HZO is a special manifestation of herpes zoster, which is mainly caused by reactivation of varicella-zoster virus (VZV). ¹⁰ VZV could be latent in the cranial ganglia of the dorsal root ganglion of the spinal nerve after primary infection, especially in the CN V1. Under the influence of certain predisposing factors, such as immune deficiency, advanced age, stress, and the postoperative state, the virus becomes activated and spreads along the nerve distribution areas, leading to localized inflammation and tissue damage. ¹¹ In this reported case, the patient had undergone surgery, with the endoscopic surgical site being close to the orbital apex. While the exact mechanism of viral reactivation remains unclear, it is plausible that the surgical procedure may have contributed as a precipitating factor.^12,13 The reactivation of the virus in the CN V1 may result in inflammation and damage to ocular structures. The main clinical manifestations include a characteristic rash on the forehead, eyelid and nasal root, eyelid erythema and edema, conjunctival hyperemia, increased intraocular pressure, and decreased vision. In addition, patients may experience acute neuralgia and nerve paralysis. ¹⁰

OAS secondary to HZO is a rare yet serious condition that can lead to visual loss, severe neurological dysfunction, and prolonged neuralgia. The potential mechanisms by which HZO may cause OAS include viral spread along the nerve to the orbital apex and surrounding tissues, an inflammatory response reaching the orbital apex region which triggered by the VZV, and the development of small-vessel occlusive vasculitis within the orbital apex area due to the viral infection. These processes can subsequently lead to damage of nerves and tissues.^14,15 According to previous reports, OAS caused by HZO is easy to be misdiagnosed or missed due to its complex and diverse clinical manifestations and lack of specificity in the early phase.
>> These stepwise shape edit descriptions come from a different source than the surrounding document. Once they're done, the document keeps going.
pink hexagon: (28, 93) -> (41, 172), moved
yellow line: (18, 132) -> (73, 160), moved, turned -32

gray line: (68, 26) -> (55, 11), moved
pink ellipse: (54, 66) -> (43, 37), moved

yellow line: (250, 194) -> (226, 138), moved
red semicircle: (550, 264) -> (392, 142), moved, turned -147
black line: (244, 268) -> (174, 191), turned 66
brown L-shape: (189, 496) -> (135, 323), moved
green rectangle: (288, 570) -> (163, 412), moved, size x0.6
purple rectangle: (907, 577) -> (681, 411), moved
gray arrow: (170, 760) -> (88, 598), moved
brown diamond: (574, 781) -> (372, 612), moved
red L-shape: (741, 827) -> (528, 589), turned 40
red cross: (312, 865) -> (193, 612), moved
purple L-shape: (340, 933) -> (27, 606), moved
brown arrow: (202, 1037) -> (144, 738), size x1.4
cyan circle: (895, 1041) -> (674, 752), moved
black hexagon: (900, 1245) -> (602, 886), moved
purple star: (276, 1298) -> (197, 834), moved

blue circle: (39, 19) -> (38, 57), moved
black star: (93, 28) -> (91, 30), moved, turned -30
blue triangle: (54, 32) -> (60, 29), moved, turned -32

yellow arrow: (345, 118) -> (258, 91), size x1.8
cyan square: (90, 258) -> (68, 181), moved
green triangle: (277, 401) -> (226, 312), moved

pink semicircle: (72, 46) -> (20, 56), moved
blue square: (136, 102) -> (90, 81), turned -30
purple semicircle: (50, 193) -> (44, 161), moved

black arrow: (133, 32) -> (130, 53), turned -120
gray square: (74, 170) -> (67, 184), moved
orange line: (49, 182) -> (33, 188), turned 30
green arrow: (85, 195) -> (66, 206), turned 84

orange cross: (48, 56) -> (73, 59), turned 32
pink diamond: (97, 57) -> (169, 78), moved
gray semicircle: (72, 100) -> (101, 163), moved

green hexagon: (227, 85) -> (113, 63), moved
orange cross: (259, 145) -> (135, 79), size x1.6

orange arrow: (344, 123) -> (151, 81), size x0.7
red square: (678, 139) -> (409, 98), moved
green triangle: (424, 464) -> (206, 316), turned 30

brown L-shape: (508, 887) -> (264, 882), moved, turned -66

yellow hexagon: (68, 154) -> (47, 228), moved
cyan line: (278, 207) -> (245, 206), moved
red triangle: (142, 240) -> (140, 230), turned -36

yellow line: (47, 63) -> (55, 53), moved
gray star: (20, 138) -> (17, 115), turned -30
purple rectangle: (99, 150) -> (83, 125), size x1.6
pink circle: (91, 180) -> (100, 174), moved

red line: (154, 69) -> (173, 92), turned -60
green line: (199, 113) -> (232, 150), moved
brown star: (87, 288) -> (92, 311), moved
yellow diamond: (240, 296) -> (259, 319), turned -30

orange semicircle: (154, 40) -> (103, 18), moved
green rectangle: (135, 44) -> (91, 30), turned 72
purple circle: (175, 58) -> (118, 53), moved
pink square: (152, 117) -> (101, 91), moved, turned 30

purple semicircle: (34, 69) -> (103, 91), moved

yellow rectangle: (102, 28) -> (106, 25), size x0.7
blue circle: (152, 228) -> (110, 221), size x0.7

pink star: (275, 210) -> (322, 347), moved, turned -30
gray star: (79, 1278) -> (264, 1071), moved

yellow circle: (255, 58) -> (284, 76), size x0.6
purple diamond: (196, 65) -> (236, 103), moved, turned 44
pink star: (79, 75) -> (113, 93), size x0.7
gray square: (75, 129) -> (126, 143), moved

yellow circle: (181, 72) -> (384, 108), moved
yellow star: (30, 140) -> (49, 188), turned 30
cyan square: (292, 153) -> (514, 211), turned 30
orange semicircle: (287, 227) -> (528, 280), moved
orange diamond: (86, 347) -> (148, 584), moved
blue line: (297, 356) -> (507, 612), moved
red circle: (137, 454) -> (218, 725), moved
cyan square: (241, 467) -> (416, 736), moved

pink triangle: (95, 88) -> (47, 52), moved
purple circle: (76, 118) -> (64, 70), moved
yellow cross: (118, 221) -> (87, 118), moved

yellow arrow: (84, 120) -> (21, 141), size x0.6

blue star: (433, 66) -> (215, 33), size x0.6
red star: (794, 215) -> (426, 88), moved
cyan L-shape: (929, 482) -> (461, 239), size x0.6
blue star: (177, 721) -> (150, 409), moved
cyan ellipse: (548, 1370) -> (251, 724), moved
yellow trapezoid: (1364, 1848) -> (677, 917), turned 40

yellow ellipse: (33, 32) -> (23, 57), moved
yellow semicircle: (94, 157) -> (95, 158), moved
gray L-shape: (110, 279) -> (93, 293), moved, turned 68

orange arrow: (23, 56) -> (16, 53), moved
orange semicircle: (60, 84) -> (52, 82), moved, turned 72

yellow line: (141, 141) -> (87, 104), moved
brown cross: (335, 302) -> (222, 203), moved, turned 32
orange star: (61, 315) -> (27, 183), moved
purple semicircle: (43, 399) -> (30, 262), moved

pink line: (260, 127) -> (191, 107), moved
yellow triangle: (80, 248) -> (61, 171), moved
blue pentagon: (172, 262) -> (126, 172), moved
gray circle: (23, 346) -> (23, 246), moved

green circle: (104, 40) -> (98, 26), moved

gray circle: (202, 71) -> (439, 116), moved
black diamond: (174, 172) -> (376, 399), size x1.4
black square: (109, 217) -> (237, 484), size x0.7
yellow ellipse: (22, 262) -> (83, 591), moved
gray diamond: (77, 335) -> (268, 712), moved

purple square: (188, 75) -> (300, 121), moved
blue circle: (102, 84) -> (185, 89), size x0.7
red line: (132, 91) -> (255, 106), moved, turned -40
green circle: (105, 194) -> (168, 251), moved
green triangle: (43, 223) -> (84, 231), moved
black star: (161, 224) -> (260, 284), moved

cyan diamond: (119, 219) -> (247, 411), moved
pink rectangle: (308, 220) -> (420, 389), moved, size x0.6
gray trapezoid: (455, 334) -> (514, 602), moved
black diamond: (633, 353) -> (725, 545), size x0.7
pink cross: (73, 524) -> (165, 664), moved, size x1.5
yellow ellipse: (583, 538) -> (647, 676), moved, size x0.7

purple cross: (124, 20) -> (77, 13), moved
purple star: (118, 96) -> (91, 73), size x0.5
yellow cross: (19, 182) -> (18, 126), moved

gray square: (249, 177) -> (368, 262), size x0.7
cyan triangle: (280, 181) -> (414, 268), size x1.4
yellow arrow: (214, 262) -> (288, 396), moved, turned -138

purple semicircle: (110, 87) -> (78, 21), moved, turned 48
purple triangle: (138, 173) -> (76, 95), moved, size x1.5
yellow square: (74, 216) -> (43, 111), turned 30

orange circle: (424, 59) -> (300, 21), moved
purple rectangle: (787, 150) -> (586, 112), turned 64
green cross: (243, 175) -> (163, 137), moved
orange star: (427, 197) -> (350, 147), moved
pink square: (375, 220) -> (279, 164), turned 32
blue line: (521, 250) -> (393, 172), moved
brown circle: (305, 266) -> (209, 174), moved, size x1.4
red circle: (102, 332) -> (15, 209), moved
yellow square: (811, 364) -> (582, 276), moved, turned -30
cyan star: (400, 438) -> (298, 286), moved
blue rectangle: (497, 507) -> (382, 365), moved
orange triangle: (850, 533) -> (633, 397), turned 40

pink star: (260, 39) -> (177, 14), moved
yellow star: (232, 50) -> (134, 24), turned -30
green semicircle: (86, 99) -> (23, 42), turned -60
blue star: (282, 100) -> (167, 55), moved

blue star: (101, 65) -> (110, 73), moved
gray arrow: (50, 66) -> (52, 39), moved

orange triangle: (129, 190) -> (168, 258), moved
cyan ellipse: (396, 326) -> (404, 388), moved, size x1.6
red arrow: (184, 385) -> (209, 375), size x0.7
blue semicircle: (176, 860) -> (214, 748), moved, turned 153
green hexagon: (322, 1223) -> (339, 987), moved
In some cases, the onset of ocular rash may be delayed, further complicating the diagnosis. ¹⁴ Therefore, the rare but potential cause such as HZO should be considered in the differential diagnosis of OAS.

Conclusion

It is the first case report of OAS secondary to HZO after endoscopic sinus surgery. When OAS occurs after nasal endoscopic surgery, and surgical trauma and postoperative secondary bacterial infection are excluded via imaging examination and endoscopic examination. HZO, a rare but potential cause, should be considered to reduce the risk of misdiagnosis and missed diagnosis. Early identification and active antiviral treatment are essential to prevent severe complications such as visual impairment and nerve paralysis.